You Too Could Record the Earth
We have recently talked about making soundscapes from photographs and a group of professional recording artists joining forces to document the exquisite sounds of nature. The real world, no doubt, is much more sonically diverse and full. Is there a way to capture the characteristic sounds of the world we live in? Is there then a way for me to travel sonically to hear what you hear in another part of the world? Is there a way to record the earth? You guessed it—not only is there a way, but it is also being done as we speak.
Purdue University landscape ecology professor Bryan Pijanowski started a movement to indeed record the earth and citizen scientist’s the world over have joined him. All you need to do is download the Soundscape Recorder App, available for both iOS and Android operating systems, and go to work. Pijanowski asks you to record snippets, answer a few questions about the sound you are hearing and then upload to the burgeoning database already at over 5000 recordings. Those of us not ready to jump in and start recording snippets can just browse the database and listen to the wonderfully sonorous world we live in.
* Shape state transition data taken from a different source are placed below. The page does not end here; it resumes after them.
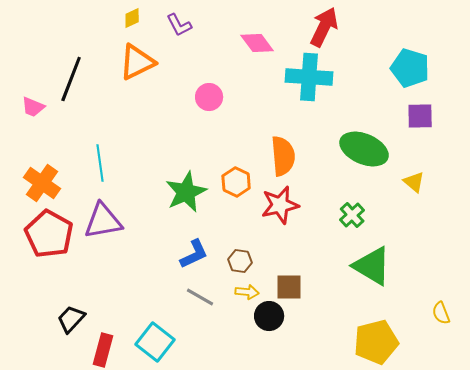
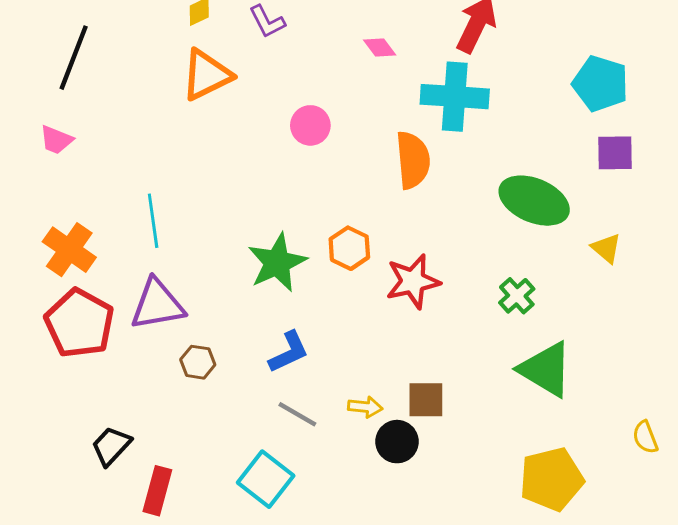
pink diamond: (257, 43) -> (380, 47), size x0.7
black line: (71, 79) -> (74, 58), moved
orange semicircle: (283, 156) -> (413, 160), moved
brown hexagon: (240, 261) -> (198, 362), moved
cyan square: (155, 342) -> (266, 479), moved

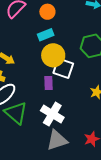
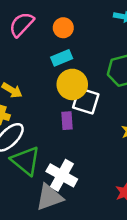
white cross: (52, 114) -> (62, 175), moved
gray triangle: (57, 140) -> (49, 197), moved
Pijanowski started the project to aide his work as a landscape ecologist and envisioned a more expansive reach by harnessing the power of crowd sourcing. However, it has quickly become clear that a database such as the one taking shape will be a valuable resource in monitoring ecosystems worldwide. Imagine using a sonic record just like we use the temperature record or fossil record to understand the natural history of our planet. Imagine using sounds like an early warning system to detect changes in nature and habitat. Imagine the world where not only our hearing but what we like to hear is preserved.